In reference to Martin and Hanington’s arguments that “attempting to design for everyone results in unfocused or incoherent solutions” (2012, p. 132), results such as these highlight that these workshops should recruit and design for specific types of individuals in mind. This builds on the ideas of Alan Cooper, specifically the development of personas (1999). Cooper states that a persona is “a precise description of our user and what he wishes to accomplish” (1999, p. 123), and that it is the development of these personas which make a design successful and relevant. Using the insights gained from the background of my participants, potential personas that these workshops do and do not cater to can be identified. 

The factors identified earlier as influencing the participants’ response to the workshops display a similarity to Stoknes’ measure of social attitudes to climate change (2015, p. 58). As such, I will reference and adopt Stoknes’ social attitudes as personas for these workshops. Specifically, two of Stoknes’ attitudes align with the perceived mindsets of the participants who attended the Stories from the Afterlife workshops. These have been adjusted to better suit the values present in the workshops:

The Changemakers (originally ‘Alarmed’)
Stoknes describes those with attitudes of alarm as well-informed and as “convinced what is happening is human-caused, and feel it is a serious and urgent threat. The alarmed try to do something in their own lives and support aggressive national response” (2015, p. 58). This mentality aligns well with the participants of the Final Workshop who spoke with strong ecological opinions. For the context of this workshop, however, a defining factor amongst these participants was that they were researching or working within sustainable fields, and thus the nomenclature of this persona has been changed to the ‘changemaker’ to reflect this specific criteria. These are the participants who were unaffected by the workshop designs and did not engage in nonhuman thought or conversation.  They are thus not ideal participants for future workshops.

The Concerned
Stoknes’ description of the concerned is that they acknowledge it “is a serious problem and are moderately well informed about the issue….They are distinctly less involved in the issue—and less likely to be taking personal action” (Stoknes, 2015, p. 58). This somewhat aligns with the attitudes and responses of the participants of the Trial Workshops. Unlike Stoknes’ classifications, however, many of these participants were undertaking small personal changes every now and then. As such, references to personas of the ‘Concerned’ will re-appropriate Stoknes’ definitions to include personal action.

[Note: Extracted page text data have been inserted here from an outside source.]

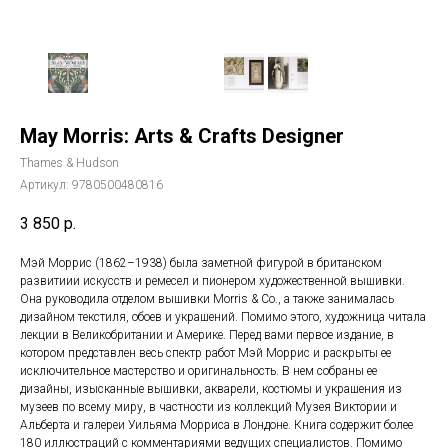
May Morris: Arts & Crafts Designer
Thames & Hudson
Артикул:
9780500480816
3 850
р.
Мэй Моррис (1862–1938) была заметной фигурой в британском
развитиии искусств и ремесел и пионером художественной вышивки.
Она руководила отделом вышивки Morris & Co., а также занималась
дизайном текстиля, обоев и украшений. Помимо этого, художница читала
лекции в Великобритании и Америке. Перед вами первое издание, в
котором представлен весь спектр работ Мэй Моррис и раскрыты ее
исключительное мастерство и оригинальность. В нем собраны ее
дизайны, изысканные вышивки, акварели, костюмы и украшения из
музеев по всему миру, в частности из коллекций Музея Виктории и
Альберта и галереи Уильяма Морриса в Лондоне. Книга содержит более
180 иллюстраций с комментариями ведущих специалистов. Помимо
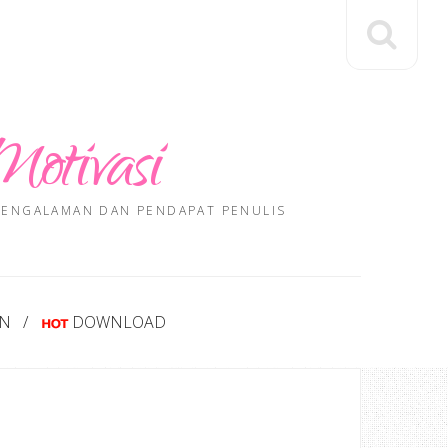
Motivasi
 PENGALAMAN DAN PENDAPAT PENULIS
AN
DOWNLOAD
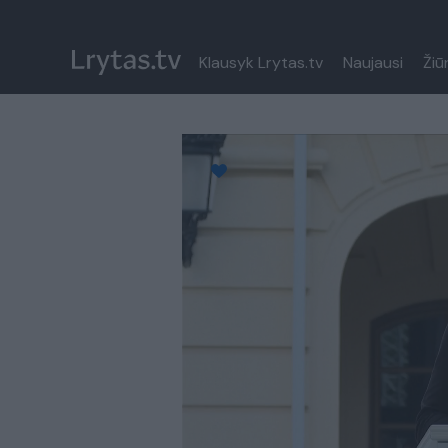
Klausyk Lrytas.tv
Naujausi
Žiū
Paremkite Ukrainą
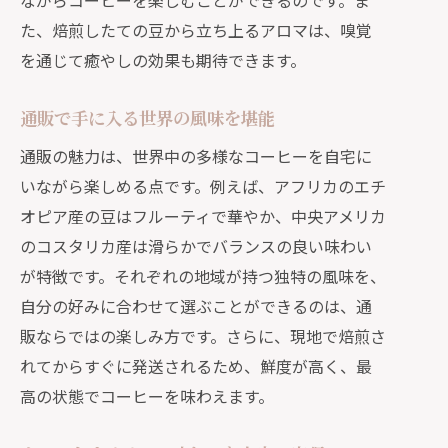
ながらコーヒーを楽しむことができるのです。ま
た、焙煎したての豆から立ち上るアロマは、嗅覚
を通じて癒やしの効果も期待できます。
通販で手に入る世界の風味を堪能
通販の魅力は、世界中の多様なコーヒーを自宅に
いながら楽しめる点です。例えば、アフリカのエチ
オピア産の豆はフルーティで華やか、中央アメリカ
のコスタリカ産は滑らかでバランスの良い味わい
が特徴です。それぞれの地域が持つ独特の風味を、
自分の好みに合わせて選ぶことができるのは、通
販ならではの楽しみ方です。さらに、現地で焙煎さ
れてからすぐに発送されるため、鮮度が高く、最
高の状態でコーヒーを味わえます。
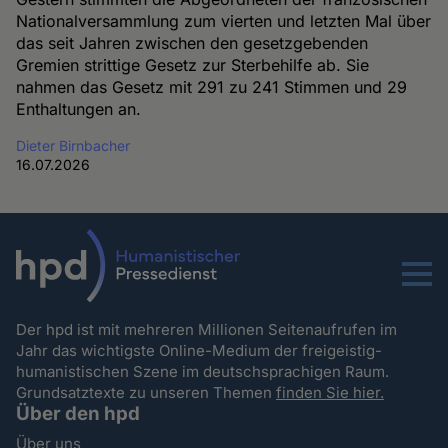
Nationalversammlung zum vierten und letzten Mal über
das seit Jahren zwischen den gesetzgebenden
Gremien strittige Gesetz zur Sterbehilfe ab. Sie
nahmen das Gesetz mit 291 zu 241 Stimmen und 29
Enthaltungen an.
Dieter Birnbacher
16.07.2026
Menu
Der hpd ist mit mehreren Millionen Seitenaufrufen im
Jahr das wichtigste Online-Medium der freigeistig-
humanistischen Szene im deutschsprachigen Raum.
Grundsatztexte zu unseren Themen
finden Sie hier.
Über den hpd
Über uns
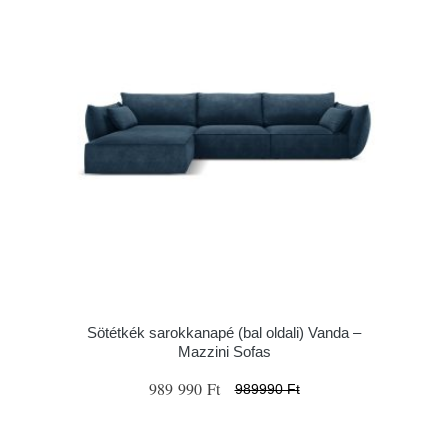
Sötétkék sarokkanapé (bal oldali) Vanda –
Mazzini Sofas
989 990 Ft
989990 Ft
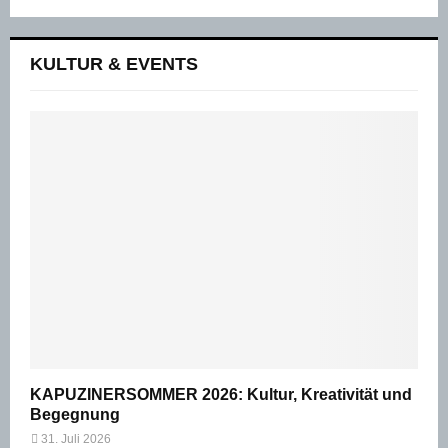
KULTUR & EVENTS
KAPUZINERSOMMER 2026: Kultur, Kreativität und
Begegnung
31. Juli 2026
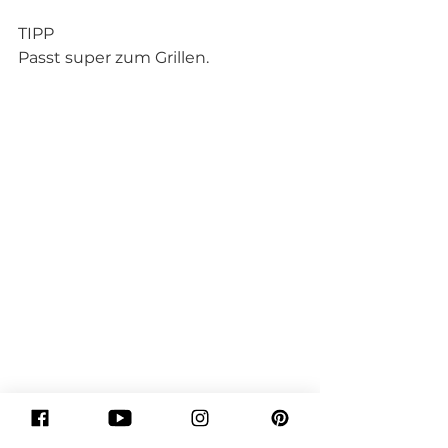
TIPP
Passt super zum Grillen. 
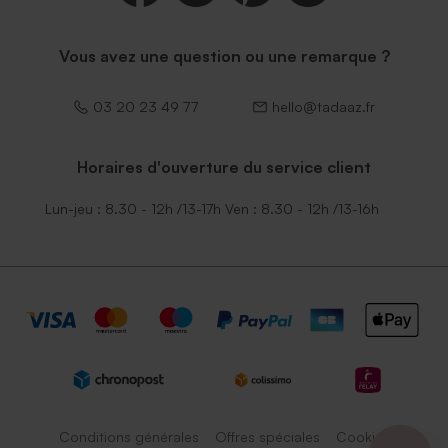
Vous avez une question ou une remarque ?
03 20 23 49 77
hello@tadaaz.fr
Horaires d'ouverture du service client
Lun-jeu : 8.30 - 12h /13-17h Ven : 8.30 - 12h /13-16h
Conditions générales
Offres spéciales
Cookies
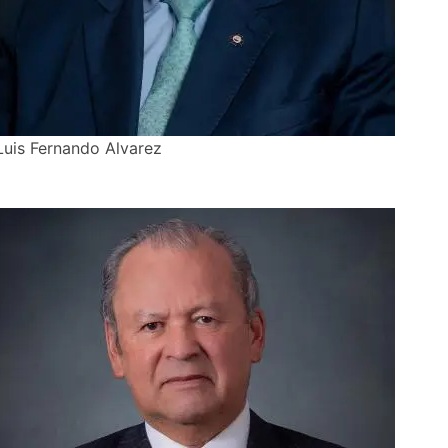
Luis Fernando Alvarez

These personas begin to highlight the limits and scope of the Stories from the Afterlife workshops; it highlights that the workshop is only effective for particular personas—the ‘Concerned’. This demonstrates that the ideal participants for these workshops are those that have pre-existing ecological thought, but are not consumed by their ecological concern. The results from Stories from the Afterlife hence proves that this workshop design can build on pre-established concerns for those who are open to ecological change, but by no means experts.